▸ What is being asked
When you copy the listing, reproduce each line as it appears and omit every image.

▸ Task material
━━━━━━━━

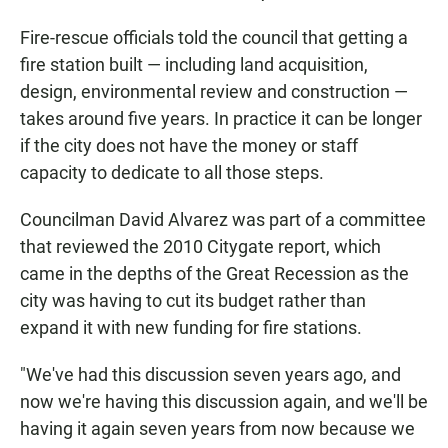
Fire-rescue officials told the council that getting a
fire station built — including land acquisition,
design, environmental review and construction —
takes around five years. In practice it can be longer
if the city does not have the money or staff
capacity to dedicate to all those steps.
Councilman David Alvarez was part of a committee
that reviewed the 2010 Citygate report, which
came in the depths of the Great Recession as the
city was having to cut its budget rather than
expand it with new funding for fire stations.
"We've had this discussion seven years ago, and
now we're having this discussion again, and we'll be
having it again seven years from now because we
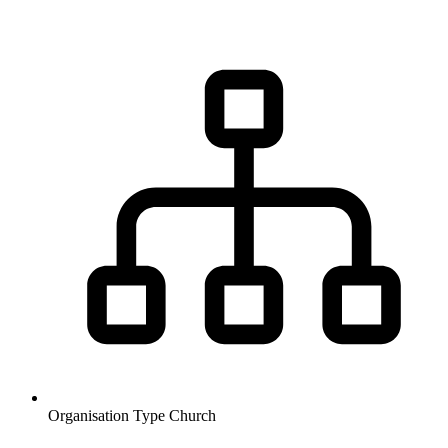
Organisation Type
Church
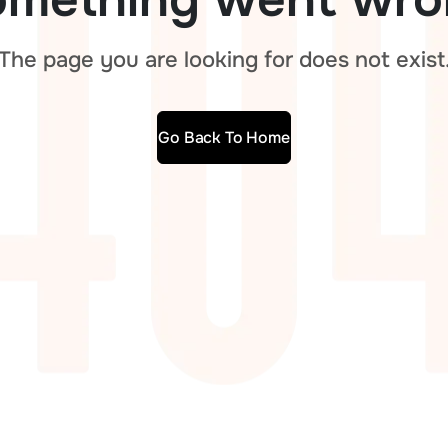
The page you are looking for does not exist
Go Back To Home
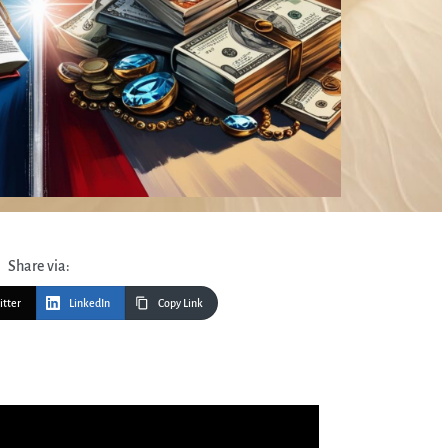
Share via:
itter
LinkedIn
Copy Link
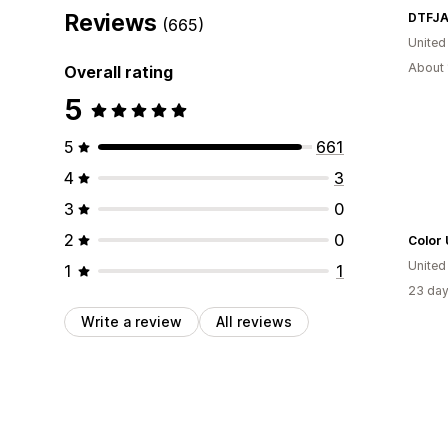
Reviews
DTFJA
(665)
United
About 
Overall rating
5
5
661
4
3
3
0
2
0
Color
United
1
1
23 day
Write a review
All reviews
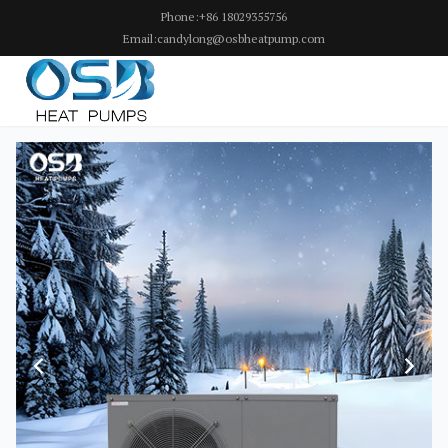
Phone:+86 18029355756
Email:candylong@osbheatpump.com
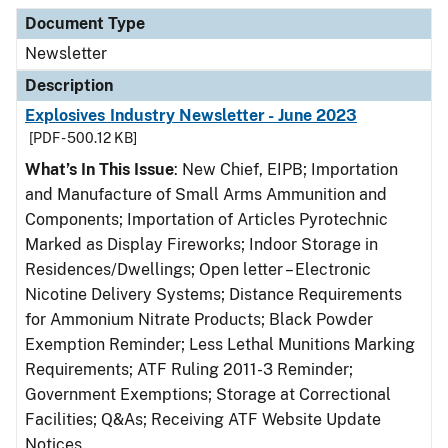
Document Type
Description
Category
Document Type
Newsletter
Description
Explosives Industry Newsletter - June 2023
[PDF - 500.12 KB]
What’s In This Issue
: New Chief, EIPB; Importation
and Manufacture of Small Arms Ammunition and
Components; Importation of Articles Pyrotechnic
Marked as Display Fireworks; Indoor Storage in
Residences/Dwellings; Open letter – Electronic
Nicotine Delivery Systems; Distance Requirements
for Ammonium Nitrate Products; Black Powder
Exemption Reminder; Less Lethal Munitions Marking
Requirements; ATF Ruling 2011-3 Reminder;
Government Exemptions; Storage at Correctional
Facilities; Q&As; Receiving ATF Website Update
Notices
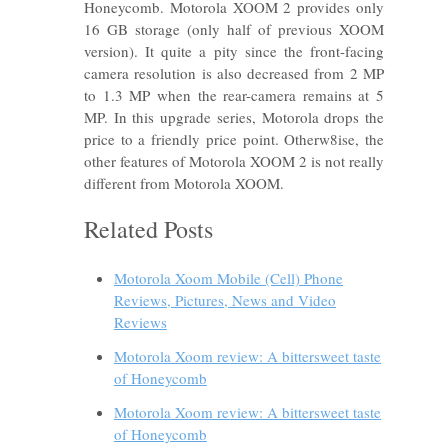
Honeycomb. Motorola XOOM 2 provides only
16 GB storage (only half of previous XOOM
version). It quite a pity since the front-facing
camera resolution is also decreased from 2 MP
to 1.3 MP when the rear-camera remains at 5
MP. In this upgrade series, Motorola drops the
price to a friendly price point. Otherw8ise, the
other features of Motorola XOOM 2 is not really
different from Motorola XOOM.
Related Posts
Motorola Xoom Mobile (Cell) Phone
Reviews, Pictures, News and Video
Reviews
Motorola Xoom review: A bittersweet taste
of Honeycomb
Motorola Xoom review: A bittersweet taste
of Honeycomb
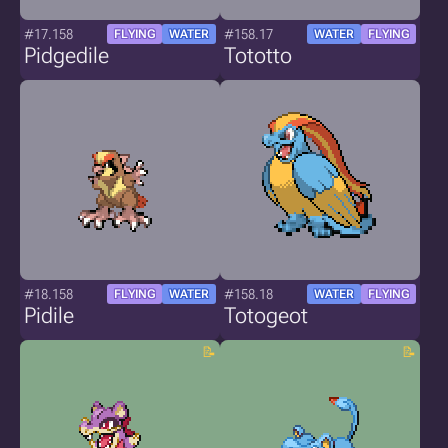
#17.158
#158.17
FLYING
WATER
WATER
FLYING
Pidgedile
Tototto
#18.158
#158.18
FLYING
WATER
WATER
FLYING
Pidile
Totogeot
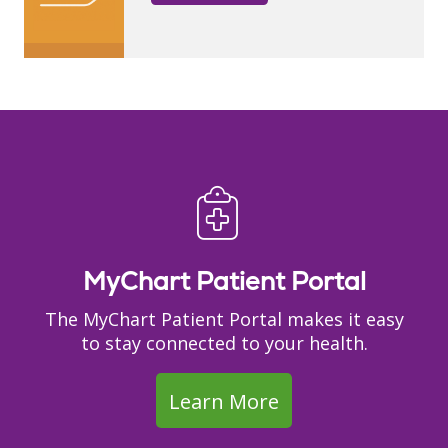
MyChart Patient Portal
The MyChart Patient Portal makes it easy
to stay connected to your health.
Learn More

━━━━━━━━

▸ Output for this task
Fire-rescue officials told the council that getting a
fire station built — including land acquisition,
design, environmental review and construction —
takes around five years. In practice it can be longer
if the city does not have the money or staff
capacity to dedicate to all those steps.
Councilman David Alvarez was part of a committee
that reviewed the 2010 Citygate report, which
came in the depths of the Great Recession as the
city was having to cut its budget rather than
expand it with new funding for fire stations.
"We've had this discussion seven years ago, and
now we're having this discussion again, and we'll be
having it again seven years from now because we
Organisation Type
Church
The page you are looking for does not exist
Go Back To Home
Share via:
itter
LinkedIn
Copy Link
Reviews
DTFJA
(665)
United
About 
Overall rating
5
5
661
4
3
3
0
2
0
Color
United
1
1
23 day
Write a review
All reviews
Phone:+86 18029355756
Email:candylong@osbheatpump.com
Document Type
Description
Category
Document Type
Newsletter
Description
Explosives Industry Newsletter - June 2023
[PDF - 500.12 KB]
What’s In This Issue
: New Chief, EIPB; Importation
and Manufacture of Small Arms Ammunition and
Components; Importation of Articles Pyrotechnic
Marked as Display Fireworks; Indoor Storage in
Residences/Dwellings; Open letter – Electronic
Nicotine Delivery Systems; Distance Requirements
for Ammonium Nitrate Products; Black Powder
Exemption Reminder; Less Lethal Munitions Marking
Requirements; ATF Ruling 2011-3 Reminder;
Government Exemptions; Storage at Correctional
Facilities; Q&As; Receiving ATF Website Update
Notices
Honeycomb. Motorola XOOM 2 provides only
16 GB storage (only half of previous XOOM
version). It quite a pity since the front-facing
camera resolution is also decreased from 2 MP
to 1.3 MP when the rear-camera remains at 5
MP. In this upgrade series, Motorola drops the
price to a friendly price point. Otherw8ise, the
other features of Motorola XOOM 2 is not really
different from Motorola XOOM.
Related Posts
Motorola Xoom Mobile (Cell) Phone
Reviews, Pictures, News and Video
Reviews
Motorola Xoom review: A bittersweet taste
of Honeycomb
Motorola Xoom review: A bittersweet taste
of Honeycomb
#17.158
#158.17
FLYING
WATER
WATER
FLYING
Pidgedile
Tototto
#18.158
#158.18
FLYING
WATER
WATER
FLYING
Pidile
Totogeot
MyChart Patient Portal
The MyChart Patient Portal makes it easy
to stay connected to your health.
Learn More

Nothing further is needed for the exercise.